After considering this, I have to understand how this relates to my healing. It strikes me that my desire to be a “model” patient could have a dark side, too. “Model” is code for “perfect.” That relentless drive for perfection again, so catchy in advertisements yet potentially dangerous. Everyone praises my positive attitude despite my diagnosis, but I wonder if I am missing out on part of my healing by not “going with the flow” some more, going up and down on the roller-coaster and being more honest about the lows—brutally honest—about the bad days when, in the words of a friend, “you want to punch kittens.” As I learned through childhood, if you block out the lows too much (something I was good at) the highs aren’t as sweet. If you inure yourself to the swings you don’t hurt so much but you also miss the surprises. Another friend told me, “some parts of roller coaster rides are wonderful.” True. Maybe I forgot about that in my drive to be perfect.

1 comment:

  1. Ale,
    This post took me back to: Saturday, July 2, 2011, The Electric Neon Kool-Aid Urine. The drive, the need for perfection or something very close to it. The veil and what may happen if that veil is removed. And worse, what probably will happen if you don't remove that veil. I said, then, that this part of the ride would be your toughest. It is. I know this, not because I know you, but because it is the truth for all of us who strive to achieve a certain level of being and perfection. It may affect each of us differently or manifest itself in other ways; but, in time and in some very uncomfortable ways... it always does.
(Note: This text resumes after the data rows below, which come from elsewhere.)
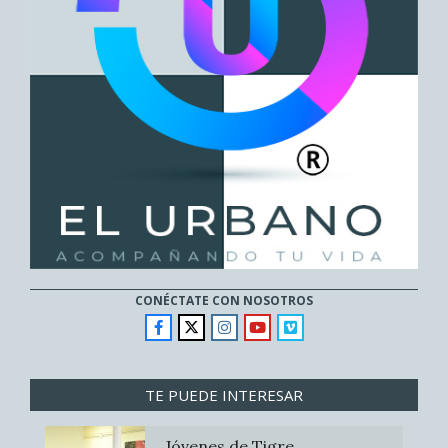
CONÉCTATE CON NOSOTROS
TE PUEDE INTERESAR
Jóvenes de Tigre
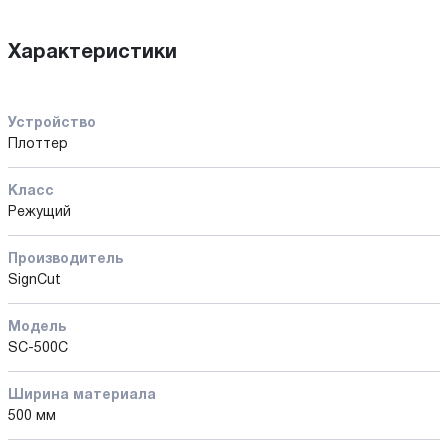
Характеристики
Устройство
Плоттер
Класс
Режущий
Производитель
SignCut
Модель
SC-500C
Ширина материала
500 мм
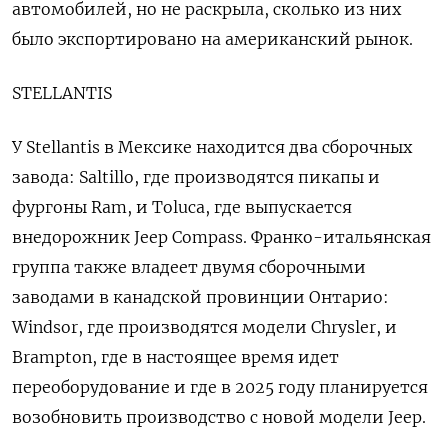
автомобилей, но не раскрыла, сколько из них
было экспортировано на американский рынок.
STELLANTIS
У Stellantis в Мексике находится два сборочных
завода: Saltillo, где производятся пикапы и
фургоны Ram, и Toluca, где выпускается
внедорожник Jeep Compass. Франко-итальянская
группа также владеет двумя сборочными
заводами в канадской провинции Онтарио:
Windsor, где производятся модели Chrysler, и
Brampton, где в настоящее время идет
переоборудование и где в 2025 году планируется
возобновить производство с новой модели Jeep.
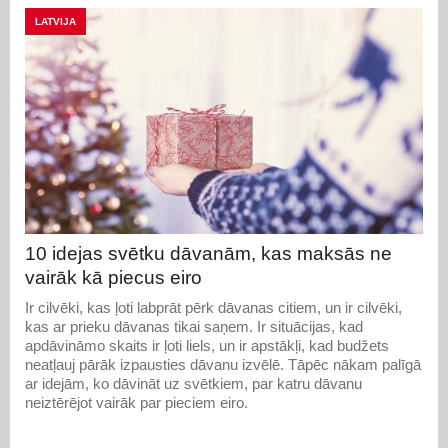
LATVIJA
10 idejas svētku dāvanām, kas maksās ne
vairāk kā piecus eiro
Ir cilvēki, kas ļoti labprāt pērk dāvanas citiem, un ir cilvēki,
kas ar prieku dāvanas tikai saņem. Ir situācijas, kad
apdāvināmo skaits ir ļoti liels, un ir apstākļi, kad budžets
neatļauj pārāk izpausties dāvanu izvēlē. Tāpēc nākam palīgā
ar idejām, ko dāvināt uz svētkiem, par katru dāvanu
neiztērējot vairāk par pieciem eiro.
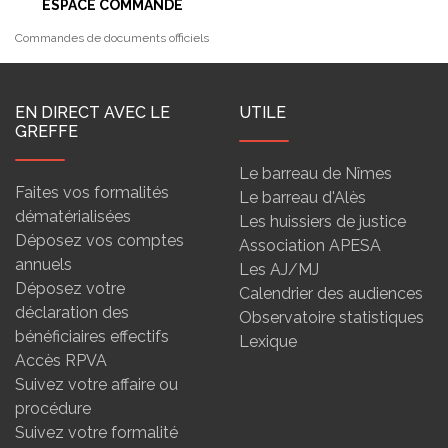
ESPACE COMMANDE
Commandes de documents officiels
EN DIRECT AVEC LE
UTILE
GREFFE
Le barreau de Nîmes
Faites vos formalités
Le barreau d'Alès
dématérialisées
Les huissiers de justice
Déposez vos comptes
Association APESA
annuels
Les AJ/MJ
Déposez votre
Calendrier des audiences
déclaration des
Observatoire statistiques
bénéficiaires effectifs
Lexique
Accès RPVA
Suivez votre affaire ou
procédure
Suivez votre formalité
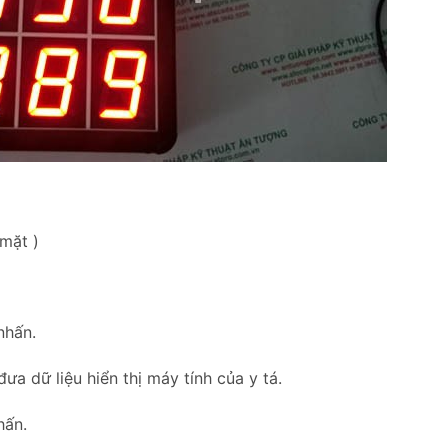
mặt )
nhấn.
 dữ liệu hiển thị máy tính của y tá.
hấn.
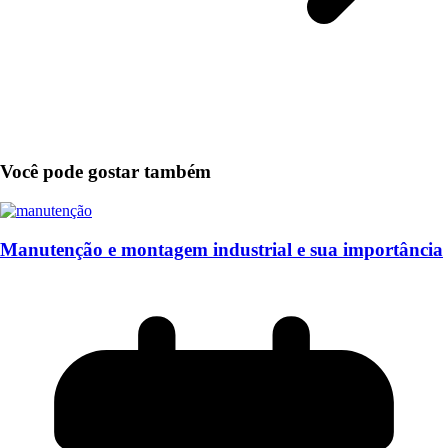
Você pode gostar também
Manutenção e montagem industrial e sua importância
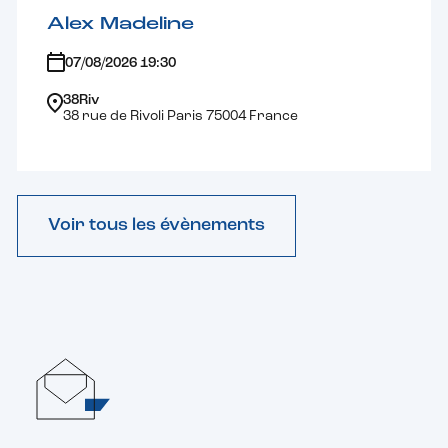
Alex Madeline
07/08/2026 19:30
38Riv
38 rue de Rivoli Paris 75004 France
Voir tous les évènements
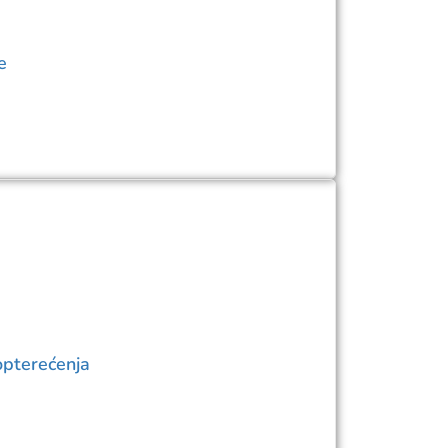
e
opterećenja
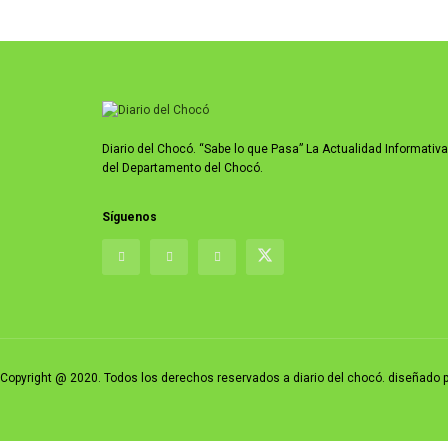
Diario del Chocó. “Sabe lo que Pasa” La Actualidad Informativa
del Departamento del Chocó.
Síguenos
Copyright @ 2020. Todos los derechos reservados a diario del chocó. diseñad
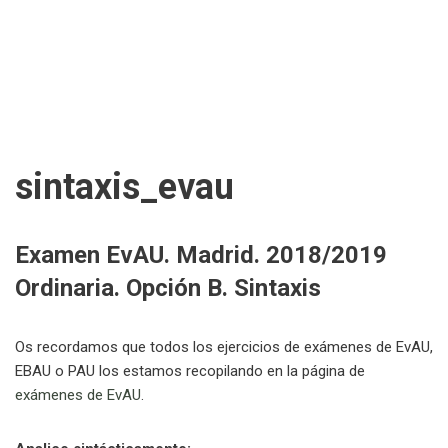
sintaxis_evau
Examen EvAU. Madrid. 2018/2019
Ordinaria. Opción B. Sintaxis
Os recordamos que todos los ejercicios de exámenes de EvAU,
EBAU o PAU los estamos recopilando en la página de
exámenes de EvAU
.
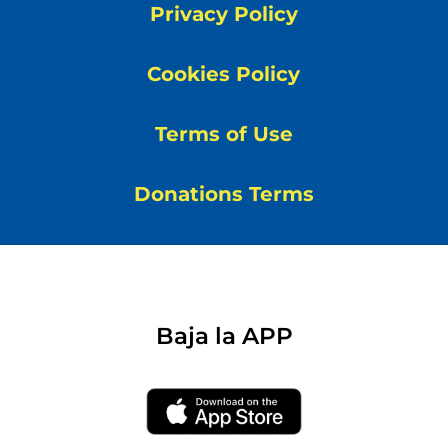
Privacy Policy
Cookies Policy
Terms of Use
Donations Terms
Baja la APP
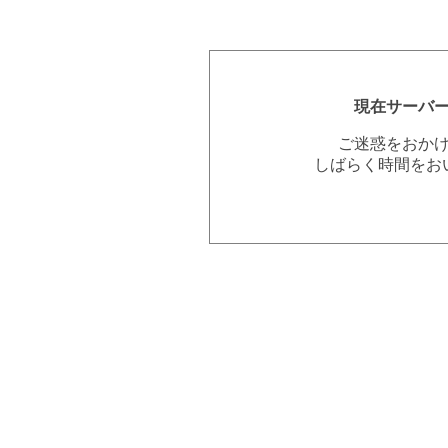
現在サーバ
ご迷惑をおか
しばらく時間をお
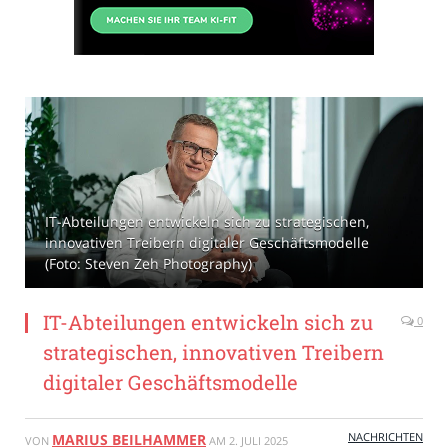
IT-Abteilungen entwickeln sich zu strategischen,
innovativen Treibern digitaler Geschäftsmodelle
(Foto: Steven Zeh Photography)
IT-Abteilungen entwickeln sich zu
0
strategischen, innovativen Treibern
digitaler Geschäftsmodelle
NACHRICHTEN
MARIUS BEILHAMMER
VON
AM
2. JULI 2025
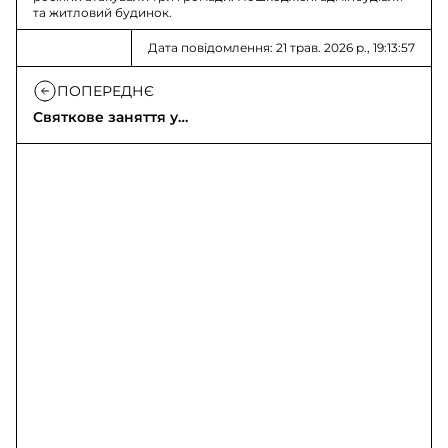
та житловий будинок.
Дата повідомлення: 21 трав. 2026 р., 19:13:57
ПОПЕРЕДНЄ
Святкове заняття у
Класі безпеки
    This blog of yours, is exactly why you are so special to us. You are able to articulate and, again, validate what it is like to go through, to feel, to fight with, to win, to concede, and to ultimately regain a sense of yourself. It is not just about the talented, highly achieving artist who was threatened by a rare brain tumour and over a relatively short period of time, was able to conquer and carry on. But also about the regular guy who has to struggle and who was changed, and forced to confront issues that had helped make him who he thought he was. These are the stories that inspire us. These are the words and emotions that Lyndsay can relate to best. These are the things that prove your true strength and value. Lyndsay and I are blessed to have your words to turn to. Best of all? Our hero is human.